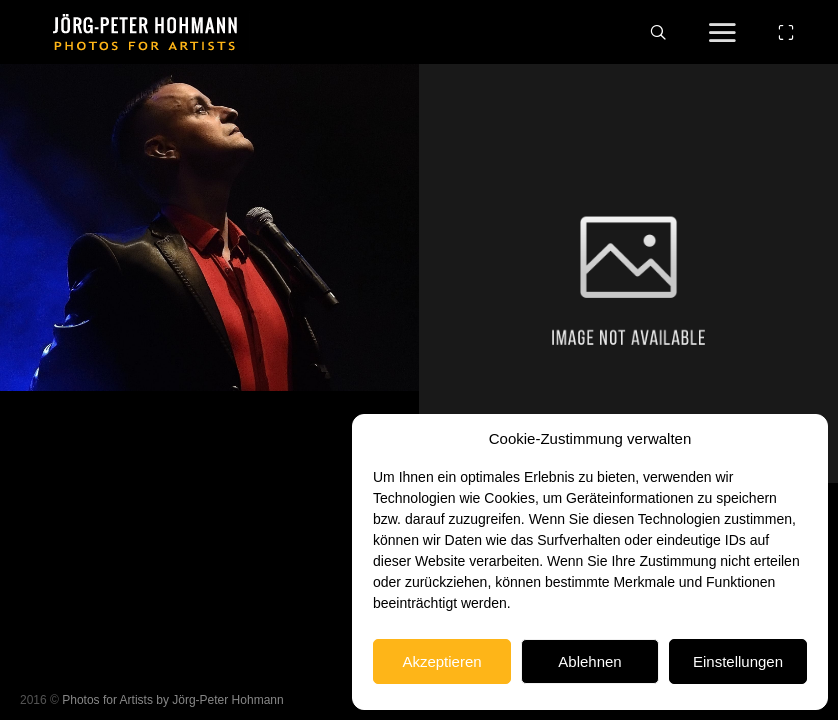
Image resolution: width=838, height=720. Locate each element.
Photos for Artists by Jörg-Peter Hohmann (172, 700)
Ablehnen (589, 661)
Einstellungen (738, 661)
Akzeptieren (441, 661)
┄┄┄┄┄┄┄┄┄┄┄┄┄┄┄┄┄┄┄┄
Write out the whole listing exactly. Pictures stay out.

[YOUR SOLUTION]
Image resolution: width=838, height=720. Locate each element.
Photos for Artists by Jörg-Peter Hohmann (172, 700)
Ablehnen (589, 661)
Einstellungen (738, 661)
Akzeptieren (441, 661)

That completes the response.